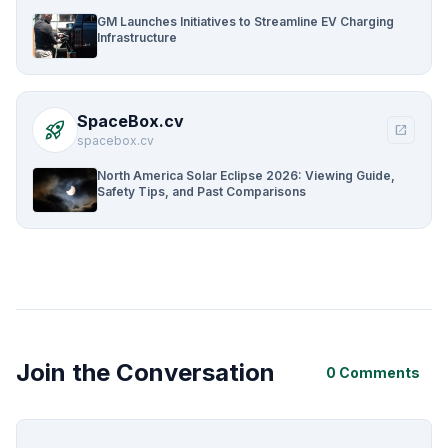
GM Launches Initiatives to Streamline EV Charging
Infrastructure
SpaceBox.cv
rocket_launch
open_in_new
spacebox.cv
North America Solar Eclipse 2026: Viewing Guide,
Safety Tips, and Past Comparisons
Join the Conversation
0 Comments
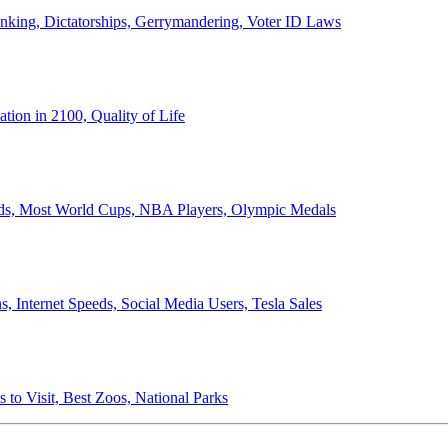
anking, Dictatorships, Gerrymandering, Voter ID Laws
ion in 2100, Quality of Life
ords, Most World Cups, NBA Players, Olympic Medals
 Internet Speeds, Social Media Users, Tesla Sales
 to Visit, Best Zoos, National Parks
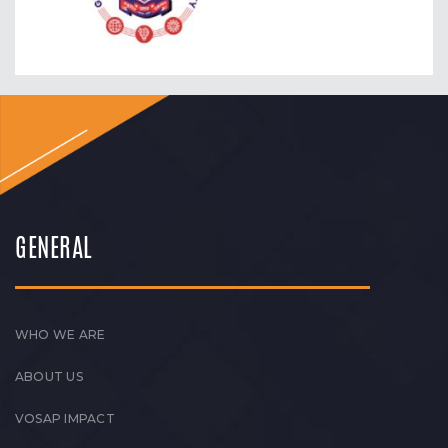
GENERAL
WHO WE ARE
ABOUT US
VOSAP IMPACT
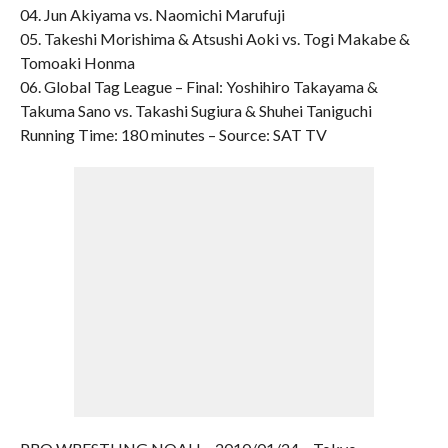
04. Jun Akiyama vs. Naomichi Marufuji
05. Takeshi Morishima & Atsushi Aoki vs. Togi Makabe &
Tomoaki Honma
06. Global Tag League – Final: Yoshihiro Takayama &
Takuma Sano vs. Takashi Sugiura & Shuhei Taniguchi
Running Time: 180 minutes – Source: SAT TV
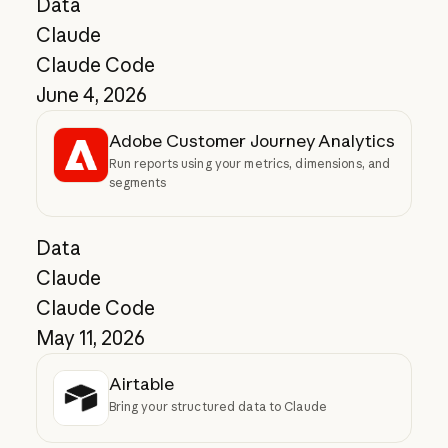
Data
Claude
Claude Code
June 4, 2026
Adobe Customer Journey Analytics
Run reports using your metrics, dimensions, and
segments
Data
Claude
Claude Code
May 11, 2026
Airtable
Bring your structured data to Claude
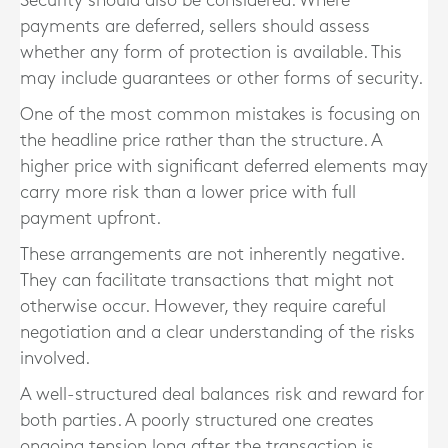
Security should also be considered. Where
payments are deferred, sellers should assess
whether any form of protection is available. This
may include guarantees or other forms of security.
One of the most common mistakes is focusing on
the headline price rather than the structure. A
higher price with significant deferred elements may
carry more risk than a lower price with full
payment upfront.
These arrangements are not inherently negative.
They can facilitate transactions that might not
otherwise occur. However, they require careful
negotiation and a clear understanding of the risks
involved.
A well-structured deal balances risk and reward for
both parties. A poorly structured one creates
ongoing tension long after the transaction is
════════════════════
#### AIM OF THE EXERCISE
Repeat the records above exactly, without pictures.

#### RESULT OF THIS EXERCISE
GM Launches Initiatives to Streamline EV Charging
Infrastructure
SpaceBox.cv
rocket_launch
open_in_new
spacebox.cv
North America Solar Eclipse 2026: Viewing Guide,
Safety Tips, and Past Comparisons
Join the Conversation
0 Comments
anking, Dictatorships, Gerrymandering, Voter ID Laws
ion in 2100, Quality of Life
ords, Most World Cups, NBA Players, Olympic Medals
 Internet Speeds, Social Media Users, Tesla Sales
 to Visit, Best Zoos, National Parks
GENERAL
WHO WE ARE
ABOUT US
VOSAP IMPACT
04. Jun Akiyama vs. Naomichi Marufuji
05. Takeshi Morishima & Atsushi Aoki vs. Togi Makabe &
Tomoaki Honma
06. Global Tag League – Final: Yoshihiro Takayama &
Takuma Sano vs. Takashi Sugiura & Shuhei Taniguchi
Running Time: 180 minutes – Source: SAT TV
Data
Claude
Claude Code
June 4, 2026
Adobe Customer Journey Analytics
Run reports using your metrics, dimensions, and
segments
Data
Claude
Claude Code
May 11, 2026
Airtable
Bring your structured data to Claude
Security should also be considered. Where
payments are deferred, sellers should assess
whether any form of protection is available. This
may include guarantees or other forms of security.
One of the most common mistakes is focusing on
the headline price rather than the structure. A
higher price with significant deferred elements may
carry more risk than a lower price with full
payment upfront.
These arrangements are not inherently negative.
They can facilitate transactions that might not
otherwise occur. However, they require careful
negotiation and a clear understanding of the risks
involved.
A well-structured deal balances risk and reward for
both parties. A poorly structured one creates
ongoing tension long after the transaction is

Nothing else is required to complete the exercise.